Optimized Real-Time Monitoring of Glutathione Redox Status in Single Pyramidal Neurons in Organotypic Hippocampal Slices during Oxygen-Glucose Deprivation and Reperfusion

A redox-sensitive Grx1-roGFP2 fusion protein was introduced by transfection into single pyramidal neurons in the CA1 subfield of organotypic hippocampal slice cultures (OHSCs). We assessed changes in the GSH system in neuronal cytoplasm and mitochondria during oxygen glucose deprivation and reperfusion (OGD/RP), an in vitro model of stroke.
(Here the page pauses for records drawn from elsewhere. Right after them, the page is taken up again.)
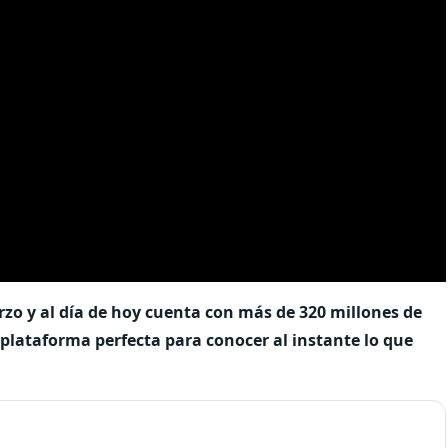
rzo y al día de hoy cuenta con más de 320 millones de
 plataforma perfecta para conocer al instante lo que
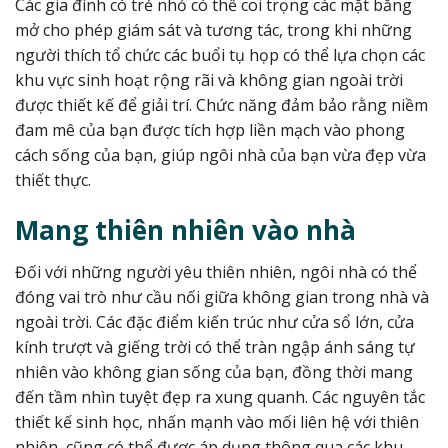
Các gia đình có trẻ nhỏ có thể coi trọng các mặt bằng
mở cho phép giám sát và tương tác, trong khi những
người thích tổ chức các buổi tụ họp có thể lựa chọn các
khu vực sinh hoạt rộng rãi và không gian ngoài trời
được thiết kế để giải trí. Chức năng đảm bảo rằng niềm
đam mê của bạn được tích hợp liền mạch vào phong
cách sống của bạn, giúp ngôi nhà của bạn vừa đẹp vừa
thiết thực.
Mang thiên nhiên vào nhà
Đối với những người yêu thiên nhiên, ngôi nhà có thể
đóng vai trò như cầu nối giữa không gian trong nhà và
ngoài trời. Các đặc điểm kiến ​​trúc như cửa sổ lớn, cửa
kính trượt và giếng trời có thể tràn ngập ánh sáng tự
nhiên vào không gian sống của bạn, đồng thời mang
đến tầm nhìn tuyệt đẹp ra xung quanh. Các nguyên tắc
thiết kế sinh học, nhấn mạnh vào mối liên hệ với thiên
nhiên, cũng có thể được áp dụng thông qua các khu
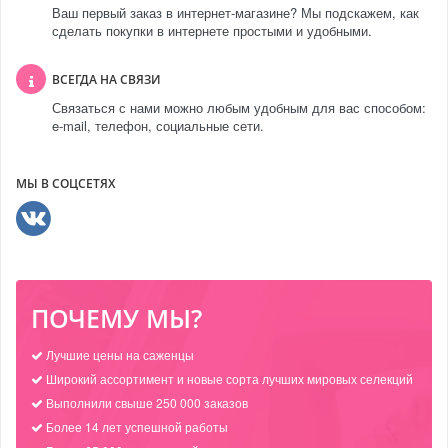
Ваш первый заказ в интернет-магазине? Мы подскажем, как
сделать покупки в интернете простыми и удобными.
ВСЕГДА НА СВЯЗИ
Связаться с нами можно любым удобным для вас способом:
e-mail, телефон, социальные сети.
МЫ В СОЦСЕТЯХ
ПОЧЕМУ МЫ?
Лучшие цены на саженцы
Широкий ассортимент и новые сорта лучших мировых селекций
Выполнили свыше 250 000 заказов
Более 14 лет успешной работы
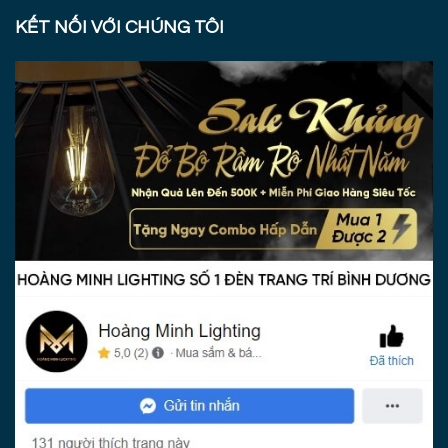
KẾT NỐI VỚI CHÚNG TÔI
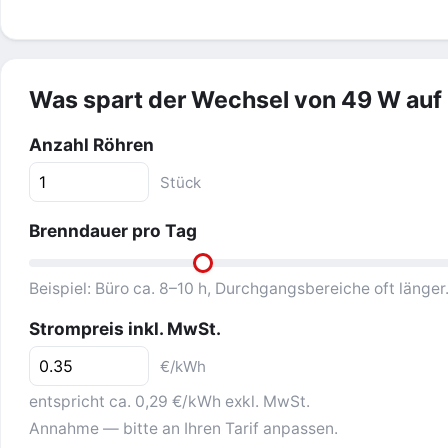
Was spart der Wechsel von 49 W auf
Anzahl Röhren
Stück
Brenndauer pro Tag
Beispiel: Büro ca. 8–10 h, Durchgangsbereiche oft länger
Strompreis inkl. MwSt.
€/kWh
entspricht ca. 0,29 €/kWh exkl. MwSt.
Annahme — bitte an Ihren Tarif anpassen.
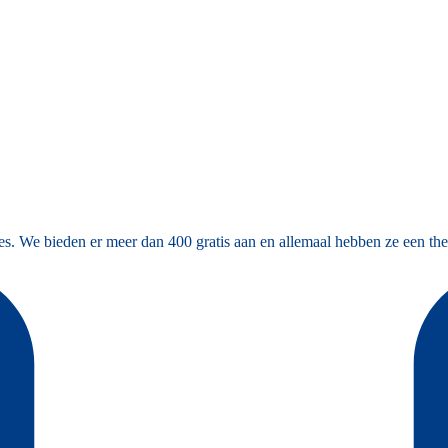
es. We bieden er meer dan 400 gratis aan en allemaal hebben ze een the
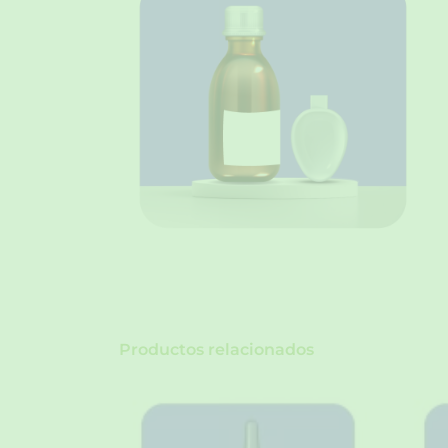
Productos relacionados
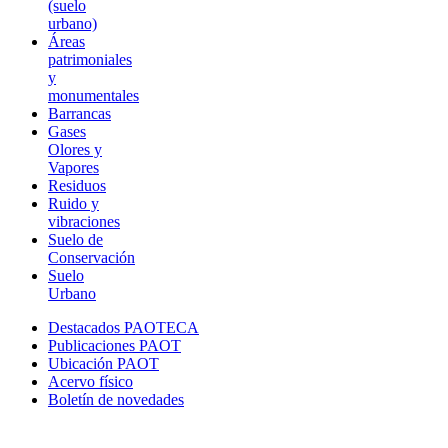
(suelo
urbano)
Áreas
patrimoniales
y
monumentales
Barrancas
Gases
Olores y
Vapores
Residuos
Ruido y
vibraciones
Suelo de
Conservación
Suelo
Urbano
Destacados PAOTECA
Publicaciones PAOT
Ubicación PAOT
Acervo físico
Boletín de novedades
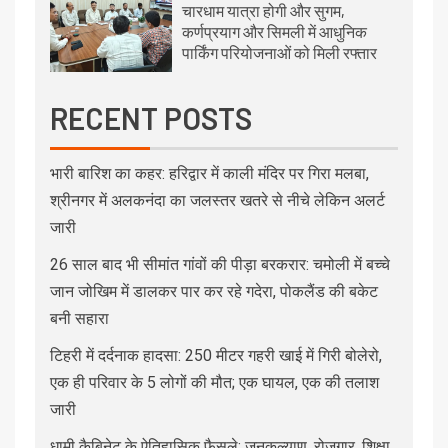
चारधाम यात्रा होगी और सुगम,
कर्णप्रयाग और सिमली में आधुनिक
पार्किंग परियोजनाओं को मिली रफ्तार
RECENT POSTS
भारी बारिश का कहर: हरिद्वार में काली मंदिर पर गिरा मलबा,
श्रीनगर में अलकनंदा का जलस्तर खतरे से नीचे लेकिन अलर्ट
जारी
26 साल बाद भी सीमांत गांवों की पीड़ा बरकरार: चमोली में बच्चे
जान जोखिम में डालकर पार कर रहे गदेरा, पोकलैंड की बकेट
बनी सहारा
टिहरी में दर्दनाक हादसा: 250 मीटर गहरी खाई में गिरी बोलेरो,
एक ही परिवार के 5 लोगों की मौत; एक घायल, एक की तलाश
जारी
धामी कैबिनेट के ऐतिहासिक फैसले: जनकल्याण, रोजगार, शिक्षा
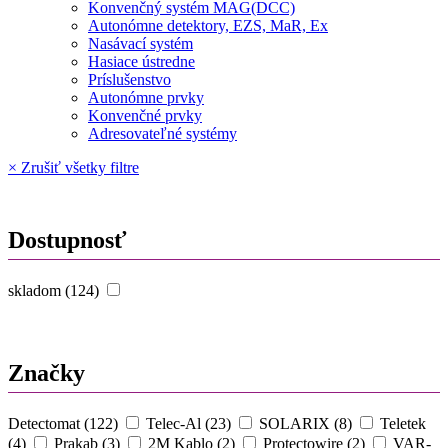
Konvenčný systém MAG(DCC)
Autonómne detektory, EZS, MaR, Ex
Nasávací systém
Hasiace ústredne
Príslušenstvo
Autonómne prvky
Konvenčné prvky
Adresovateľné systémy
× Zrušiť všetky filtre
Dostupnosť
skladom (124)
Značky
Detectomat (122)
Telec-Al (23)
SOLARIX (8)
Teletek
(4)
Prakab (3)
2M Kablo (2)
Protectowire (2)
VAR-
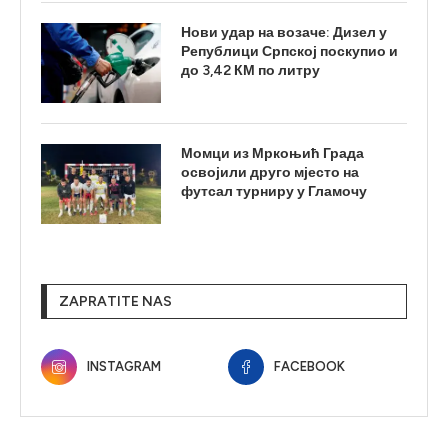
Нови удар на возаче: Дизел у
Републици Српској поскупио и
до 3,42 КМ по литру
Момци из Мркоњић Града
освојили друго мјесто на
футсал турниру у Гламочу
ZAPRATITE NAS
INSTAGRAM
FACEBOOK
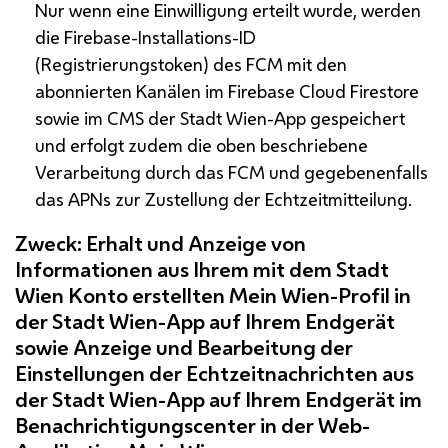
Nur wenn eine Einwilligung erteilt wurde, werden
die Firebase-Installations-
ID
(Registrierungstoken) des
FCM
mit den
abonnierten Kanälen im
Firebase Cloud Firestore
sowie im
CMS
der Stadt Wien-
App
gespeichert
und erfolgt zudem die oben beschriebene
Verarbeitung durch das
FCM
und gegebenenfalls
das
APNs
zur Zustellung der Echtzeitmitteilung.
Zweck: Erhalt und Anzeige von
Informationen aus Ihrem mit dem Stadt
Wien Konto erstellten Mein Wien-Profil in
der Stadt Wien-
App
auf Ihrem Endgerät
sowie Anzeige und Bearbeitung der
Einstellungen der Echtzeitnachrichten aus
der Stadt Wien-
App
auf Ihrem Endgerät im
Benachrichtigungscenter in der Web-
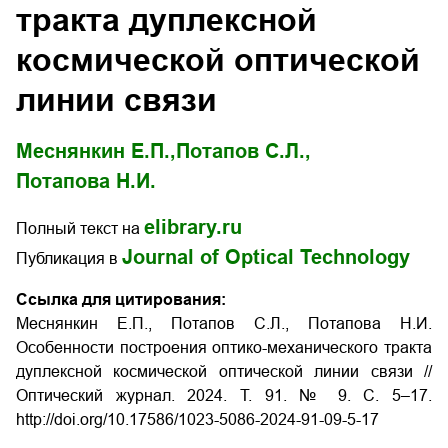
тракта дуплексной
космической оптической
линии связи
Меснянкин Е.П.,
Потапов С.Л.,
Потапова Н.И.
elibrary.ru
Полный текст на
Journal of Optical Technology
Публикация в
Ссылка для цитирования:
Меснянкин Е.П., Потапов С.Л., Потапова Н.И.
Особенности построения оптико-механического тракта
дуплексной космической оптической линии связи //
Оптический журнал. 2024. Т. 91. № 9. С. 5–17.
http://doi.org/10.17586/1023-5086-2024-91-09-5-17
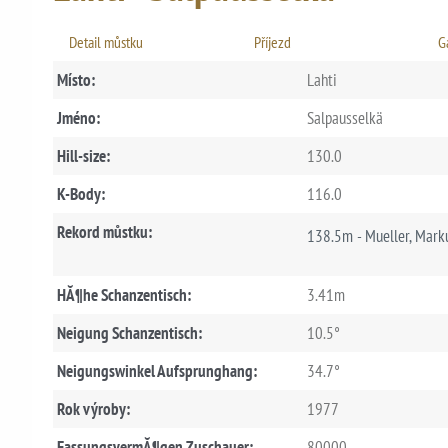
Detail můstku
Příjezd
G
Místo:
Lahti
Jméno:
Salpausselkä
Hill-size:
130.0
K-Body:
116.0
Rekord můstku:
138.5m - Mueller, Mar
HĂ¶he Schanzentisch:
3.41m
Neigung Schanzentisch:
10.5°
Neigungswinkel Aufsprunghang:
34.7°
Rok výroby:
1977
FassungsvermĂ¶gen Zuschauer:
80000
Pyramidal cells in a narrow range of depths below the surface of the OHSC were transfected by gene gun or single-cell electroporation with cyto- or mito-Grx1-roGFP2. To mimic the conditions of acute stroke, we developed an optimized superfiision system with the capability of rapid and reproducible exchange of the solution bathing the OHSCs. Measurements of pO(2) as a function of tissue depth show that in the region containing the transfected cells, the pO(2) is well-controlled. We also found that the pO(2) changes on the same time scale as changes in intracranial pressure, cerebral blood flow, and pO(2) during acute stroke. Determining the reduction potential, E-GSH, from the ratiometric fluorescence signal requires an absolute intensity measurement during calibration of the Grx1-roGFP2. Using the signal from cotransfected tdTomato as an internal standard during calibration improves quantitative measurements of Grx1-roGFP2 redox status and allows E-GSH to be determined. E-GSH becomes more reducing during OGD and more oxidizing during RP in mitochondria while changes in cytoplasm are not significant compared with controls.